In the entries below, find the lines that include "MTTQ" and give their number as the whole reply.

── INPUT FOR THIS TASK

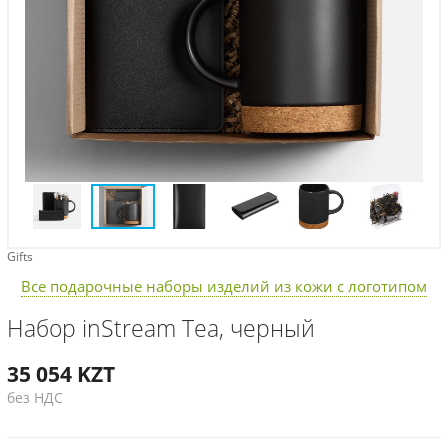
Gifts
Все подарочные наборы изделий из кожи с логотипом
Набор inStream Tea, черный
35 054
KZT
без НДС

────
── INPUT FOR THIS TASK

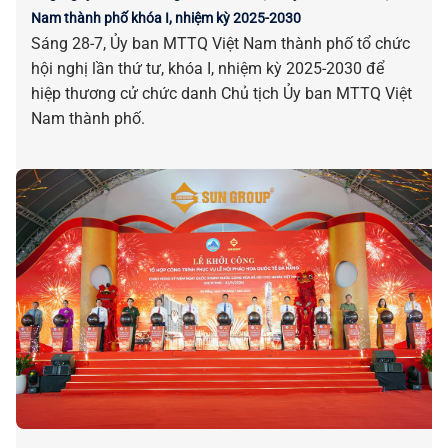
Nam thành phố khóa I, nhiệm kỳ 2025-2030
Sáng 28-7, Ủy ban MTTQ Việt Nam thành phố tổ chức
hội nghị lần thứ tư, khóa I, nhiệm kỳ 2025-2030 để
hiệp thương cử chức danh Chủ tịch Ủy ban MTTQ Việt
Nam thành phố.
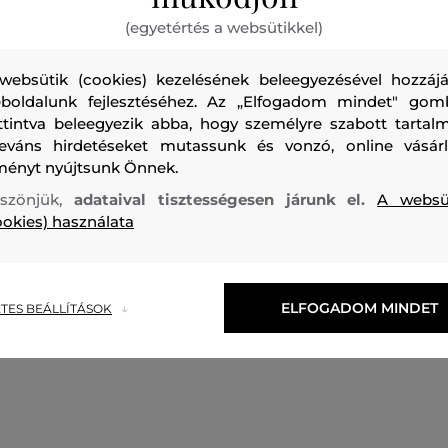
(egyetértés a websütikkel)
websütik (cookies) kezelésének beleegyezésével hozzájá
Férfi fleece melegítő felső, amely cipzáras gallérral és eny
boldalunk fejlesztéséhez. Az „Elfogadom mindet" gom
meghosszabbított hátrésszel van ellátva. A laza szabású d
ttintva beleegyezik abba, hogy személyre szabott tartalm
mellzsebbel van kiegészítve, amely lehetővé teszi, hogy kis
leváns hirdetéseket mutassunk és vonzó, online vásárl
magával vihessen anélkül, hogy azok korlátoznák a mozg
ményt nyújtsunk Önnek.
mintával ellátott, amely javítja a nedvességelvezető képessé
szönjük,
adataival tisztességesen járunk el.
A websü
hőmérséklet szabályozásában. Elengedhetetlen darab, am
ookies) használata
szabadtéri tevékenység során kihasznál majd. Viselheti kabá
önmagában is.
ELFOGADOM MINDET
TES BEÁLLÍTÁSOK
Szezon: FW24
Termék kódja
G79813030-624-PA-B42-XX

────
── INPUT FOR THIS TASK

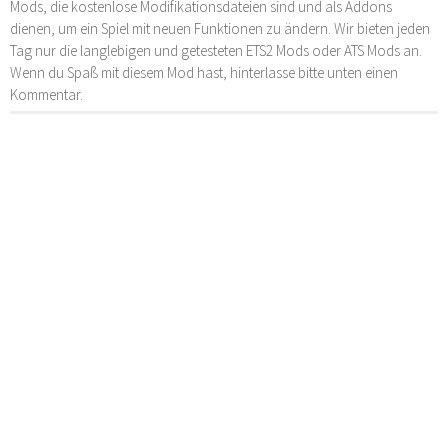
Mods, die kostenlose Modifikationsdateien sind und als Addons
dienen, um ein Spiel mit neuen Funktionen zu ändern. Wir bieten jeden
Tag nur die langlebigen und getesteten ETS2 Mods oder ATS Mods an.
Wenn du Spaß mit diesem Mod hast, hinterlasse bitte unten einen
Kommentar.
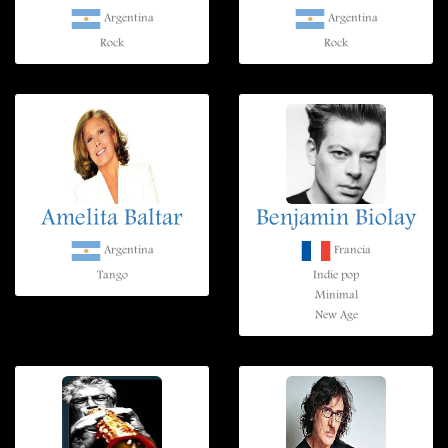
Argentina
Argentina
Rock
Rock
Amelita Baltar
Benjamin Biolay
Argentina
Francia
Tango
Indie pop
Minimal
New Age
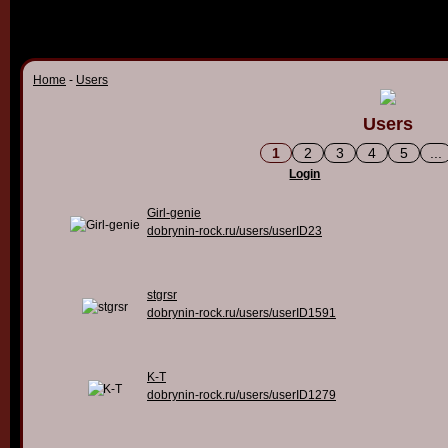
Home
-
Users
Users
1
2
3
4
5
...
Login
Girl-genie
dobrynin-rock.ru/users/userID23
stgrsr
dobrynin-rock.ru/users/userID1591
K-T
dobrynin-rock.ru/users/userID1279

────

**EXPECTED ANSWER**: 2